Ну, дорогая моя сестра, что за сборище являла собой гостиная! Это была небольшая комната, неряшливо обставленная в сквернейшем французском вкусе. Там и сям громоздились безделушки мадам и сувениры Маврикия. Все сидели, как и принято у французов, за послеобеденным ромашковым чаем. Воистину неф св. Петра показался бы мал для этой команды! Здесь находилась старая мать семейства, прямая как аршин, с яркими глазами и горьким достоинством в лице, каковое нередко встречаем мы у итальянских крестьянок. Видно, все ее побаивались, кроме моего приятеля, изъявлявшего, однако, ей великую сыновнюю любезность, что немало говорило к его чести. Далее, присутствовали две сестры: одна толстая, смуглолицая и злобная, другая со следами былой красоты и знаками известной профессии в «роскошном» туалете и нарумяненных щеках. Упомяну еще мужа злобной сестры (Бюра или Дюра, владелец гостиницы, господин со скуластым, грубой красоты лицом и ухватками кавалерийского сержанта) и двух братьев моего героя, из коих один напоминает овцу, другой – лису, а оба вместе походили на моего приятеля.

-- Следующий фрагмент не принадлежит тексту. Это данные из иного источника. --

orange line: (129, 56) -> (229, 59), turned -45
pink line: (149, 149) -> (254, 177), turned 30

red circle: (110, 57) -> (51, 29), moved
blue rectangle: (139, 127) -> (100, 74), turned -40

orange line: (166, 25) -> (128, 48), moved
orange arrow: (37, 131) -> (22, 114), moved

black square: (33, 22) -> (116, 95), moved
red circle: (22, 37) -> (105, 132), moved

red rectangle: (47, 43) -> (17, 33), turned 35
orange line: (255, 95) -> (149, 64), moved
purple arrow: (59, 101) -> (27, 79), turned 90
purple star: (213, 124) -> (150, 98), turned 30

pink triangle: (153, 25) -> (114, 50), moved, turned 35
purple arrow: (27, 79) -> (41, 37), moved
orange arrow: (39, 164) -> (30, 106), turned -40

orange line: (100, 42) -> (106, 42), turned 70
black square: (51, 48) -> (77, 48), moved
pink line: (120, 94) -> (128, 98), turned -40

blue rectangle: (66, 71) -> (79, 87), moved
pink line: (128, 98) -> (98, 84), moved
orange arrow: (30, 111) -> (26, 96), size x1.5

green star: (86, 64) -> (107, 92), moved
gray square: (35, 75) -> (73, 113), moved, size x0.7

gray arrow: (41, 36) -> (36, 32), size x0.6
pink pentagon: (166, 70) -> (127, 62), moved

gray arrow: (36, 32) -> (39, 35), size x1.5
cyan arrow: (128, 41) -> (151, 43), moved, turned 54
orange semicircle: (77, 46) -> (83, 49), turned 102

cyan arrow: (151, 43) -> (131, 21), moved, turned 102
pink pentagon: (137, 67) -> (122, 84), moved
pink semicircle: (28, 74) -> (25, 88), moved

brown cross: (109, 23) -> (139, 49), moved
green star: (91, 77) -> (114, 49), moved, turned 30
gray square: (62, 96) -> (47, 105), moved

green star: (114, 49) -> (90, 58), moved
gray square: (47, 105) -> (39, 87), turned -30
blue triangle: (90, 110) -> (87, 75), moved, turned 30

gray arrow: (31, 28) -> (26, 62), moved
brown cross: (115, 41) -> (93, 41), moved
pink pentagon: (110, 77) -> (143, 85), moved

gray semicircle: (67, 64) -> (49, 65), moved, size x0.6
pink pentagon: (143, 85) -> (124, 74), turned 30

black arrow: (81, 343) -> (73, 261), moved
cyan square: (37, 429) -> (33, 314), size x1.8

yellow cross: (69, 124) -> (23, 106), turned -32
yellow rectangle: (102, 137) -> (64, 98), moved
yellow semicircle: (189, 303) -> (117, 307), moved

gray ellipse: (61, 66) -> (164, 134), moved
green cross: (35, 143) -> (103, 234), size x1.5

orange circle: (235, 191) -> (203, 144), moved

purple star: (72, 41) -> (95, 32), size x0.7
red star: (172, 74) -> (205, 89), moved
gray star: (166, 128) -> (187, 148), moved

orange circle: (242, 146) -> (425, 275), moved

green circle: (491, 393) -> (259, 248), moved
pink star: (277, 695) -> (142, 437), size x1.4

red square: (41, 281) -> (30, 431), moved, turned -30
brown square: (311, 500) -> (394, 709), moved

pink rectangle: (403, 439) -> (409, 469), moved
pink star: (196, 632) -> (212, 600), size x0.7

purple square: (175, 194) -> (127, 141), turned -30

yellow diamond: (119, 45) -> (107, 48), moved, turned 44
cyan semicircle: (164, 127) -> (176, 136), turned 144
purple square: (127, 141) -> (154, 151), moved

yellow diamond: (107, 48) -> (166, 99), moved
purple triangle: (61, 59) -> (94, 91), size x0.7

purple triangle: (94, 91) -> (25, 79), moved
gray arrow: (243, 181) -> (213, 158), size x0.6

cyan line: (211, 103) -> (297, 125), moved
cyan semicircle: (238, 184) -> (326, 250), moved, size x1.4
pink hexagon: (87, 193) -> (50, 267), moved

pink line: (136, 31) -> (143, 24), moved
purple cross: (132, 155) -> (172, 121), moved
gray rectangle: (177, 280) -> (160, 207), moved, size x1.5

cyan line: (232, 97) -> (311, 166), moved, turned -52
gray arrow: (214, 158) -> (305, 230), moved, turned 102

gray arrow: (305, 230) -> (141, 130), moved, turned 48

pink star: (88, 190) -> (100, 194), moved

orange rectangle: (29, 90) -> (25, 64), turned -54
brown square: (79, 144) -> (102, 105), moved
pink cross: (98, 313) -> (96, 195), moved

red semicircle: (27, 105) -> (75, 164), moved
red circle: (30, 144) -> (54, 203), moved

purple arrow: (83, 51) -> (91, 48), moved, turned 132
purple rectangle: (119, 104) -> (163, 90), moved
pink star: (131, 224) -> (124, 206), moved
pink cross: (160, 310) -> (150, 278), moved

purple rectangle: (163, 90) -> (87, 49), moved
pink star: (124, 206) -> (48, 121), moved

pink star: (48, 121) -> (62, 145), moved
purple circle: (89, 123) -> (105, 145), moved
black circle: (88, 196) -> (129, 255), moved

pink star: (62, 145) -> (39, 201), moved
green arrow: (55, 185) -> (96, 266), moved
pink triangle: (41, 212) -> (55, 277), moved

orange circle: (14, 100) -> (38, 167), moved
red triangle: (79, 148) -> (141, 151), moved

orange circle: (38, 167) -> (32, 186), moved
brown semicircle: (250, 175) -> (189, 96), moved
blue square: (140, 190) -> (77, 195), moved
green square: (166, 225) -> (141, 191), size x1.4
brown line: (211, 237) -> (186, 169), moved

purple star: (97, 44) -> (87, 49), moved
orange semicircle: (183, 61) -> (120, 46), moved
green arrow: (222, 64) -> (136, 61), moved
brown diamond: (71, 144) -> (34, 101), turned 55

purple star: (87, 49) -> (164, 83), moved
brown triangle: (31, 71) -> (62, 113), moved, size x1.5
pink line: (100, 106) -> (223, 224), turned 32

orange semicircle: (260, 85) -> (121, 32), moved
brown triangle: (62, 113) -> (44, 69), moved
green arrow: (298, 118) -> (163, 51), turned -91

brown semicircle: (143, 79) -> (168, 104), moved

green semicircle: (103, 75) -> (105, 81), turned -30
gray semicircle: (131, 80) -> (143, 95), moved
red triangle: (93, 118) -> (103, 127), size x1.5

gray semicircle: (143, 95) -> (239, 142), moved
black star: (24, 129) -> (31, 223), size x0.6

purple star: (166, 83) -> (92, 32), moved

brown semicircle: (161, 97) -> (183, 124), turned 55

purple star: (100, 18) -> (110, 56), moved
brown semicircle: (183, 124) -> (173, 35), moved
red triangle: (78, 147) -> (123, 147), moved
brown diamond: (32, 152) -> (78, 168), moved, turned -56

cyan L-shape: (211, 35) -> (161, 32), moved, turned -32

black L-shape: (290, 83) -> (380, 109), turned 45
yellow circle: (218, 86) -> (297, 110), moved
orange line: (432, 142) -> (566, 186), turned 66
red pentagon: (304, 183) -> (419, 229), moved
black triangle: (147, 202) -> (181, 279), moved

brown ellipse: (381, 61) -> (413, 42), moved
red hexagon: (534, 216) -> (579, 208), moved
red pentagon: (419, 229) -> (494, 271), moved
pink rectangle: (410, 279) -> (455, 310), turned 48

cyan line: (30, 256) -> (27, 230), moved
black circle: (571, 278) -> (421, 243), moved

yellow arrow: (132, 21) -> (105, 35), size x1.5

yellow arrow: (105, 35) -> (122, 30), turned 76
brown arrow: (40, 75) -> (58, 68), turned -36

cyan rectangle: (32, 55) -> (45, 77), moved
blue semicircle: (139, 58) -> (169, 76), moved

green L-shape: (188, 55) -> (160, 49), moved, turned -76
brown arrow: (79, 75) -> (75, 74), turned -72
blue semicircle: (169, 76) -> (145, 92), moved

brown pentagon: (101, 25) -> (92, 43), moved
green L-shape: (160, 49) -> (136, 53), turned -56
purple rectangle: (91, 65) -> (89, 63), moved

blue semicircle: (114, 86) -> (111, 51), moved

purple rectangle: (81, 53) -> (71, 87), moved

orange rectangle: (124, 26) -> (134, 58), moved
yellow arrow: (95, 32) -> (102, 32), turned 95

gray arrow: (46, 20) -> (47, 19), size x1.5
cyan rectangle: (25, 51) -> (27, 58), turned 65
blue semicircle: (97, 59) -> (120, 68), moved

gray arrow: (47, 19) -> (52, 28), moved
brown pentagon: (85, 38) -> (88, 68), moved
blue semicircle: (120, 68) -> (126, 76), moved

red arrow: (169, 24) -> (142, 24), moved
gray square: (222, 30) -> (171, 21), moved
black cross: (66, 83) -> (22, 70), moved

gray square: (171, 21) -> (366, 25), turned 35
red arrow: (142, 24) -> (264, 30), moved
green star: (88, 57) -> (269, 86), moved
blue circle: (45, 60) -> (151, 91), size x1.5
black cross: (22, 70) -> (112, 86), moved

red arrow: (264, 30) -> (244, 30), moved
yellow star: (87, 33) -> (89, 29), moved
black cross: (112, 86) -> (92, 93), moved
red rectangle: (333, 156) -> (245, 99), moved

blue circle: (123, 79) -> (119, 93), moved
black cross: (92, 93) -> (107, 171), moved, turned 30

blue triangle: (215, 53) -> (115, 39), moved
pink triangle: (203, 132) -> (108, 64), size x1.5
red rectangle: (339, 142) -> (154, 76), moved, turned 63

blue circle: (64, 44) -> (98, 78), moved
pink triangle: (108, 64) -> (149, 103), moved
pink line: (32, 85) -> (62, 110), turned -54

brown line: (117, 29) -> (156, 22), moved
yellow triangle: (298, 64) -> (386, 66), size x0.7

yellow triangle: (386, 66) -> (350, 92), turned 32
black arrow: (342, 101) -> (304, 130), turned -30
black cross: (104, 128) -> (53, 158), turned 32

   Овцеподобный брат хотя бы более других приличен. Он служит адвокатом в провинции и гордится сверх меры недавним своим выступлением перед Апелляционным судом в Марселе. Лисоподобный занимается сомнительными делами, он, видно, из тех, кто шатается по пивным и несет вздор о правах человека в духе мосье Руссо. Я бы не доверил ему свои часы, хоть он и баллотируется в Генеральные Штаты. Что же касается до семейного согласия, делалось видно с первого взгляда, что ни один из них не верит остальным. Притом, что это еще не все их племя. Поверите ли, существуют еще два брата, из коих второй по меньшинству своими делами и произвел надобность в сем собрании. Он, видимо, паршивая овца даже среди этого сброда.
   Уверяю Вас, голова моя закружилась, и даже будучи представлен кавалером ордена Подвязки, я не потрудился восстановить истину. Меня ввели сразу же в сей интимный круг. Старая леди продолжала покойно потягивать чай, как будто это была кровь ее врагов, но все прочие наперебой сообщали мне подробности жизни скандальной их семьи. Единодушие их сказывалось лишь в двух предметах – ревности к моему приятелю как фавориту маменьки и осуждении мадам Жозефины, которая слишком многое о себе мнит. Одна лишь увядшая красотка, хоть замечания ее в адрес невестки не стоит повторять, судя по всему, любит своего брата, майора; она долго толковала со мной о его достоинствах, распространяя вокруг запах духов.
   Сообщество сие уподоблю разве банде итальянских контрабандистов, не то стае хищных лис, ибо они говорили, точнее, лаяли все вместе. Одна мадам Mère[18] способна была утихомирить их. При всем том приятель мой изъявлял полное удовлетворение. Он будто выставил их мне напоказ, как цирковых зверей, но и не без любви, как это ни покажется странным. Не скажу наверное, какое чувство владело тогда мною – уважение к семейной привязанности или сожаление об обременительности оной.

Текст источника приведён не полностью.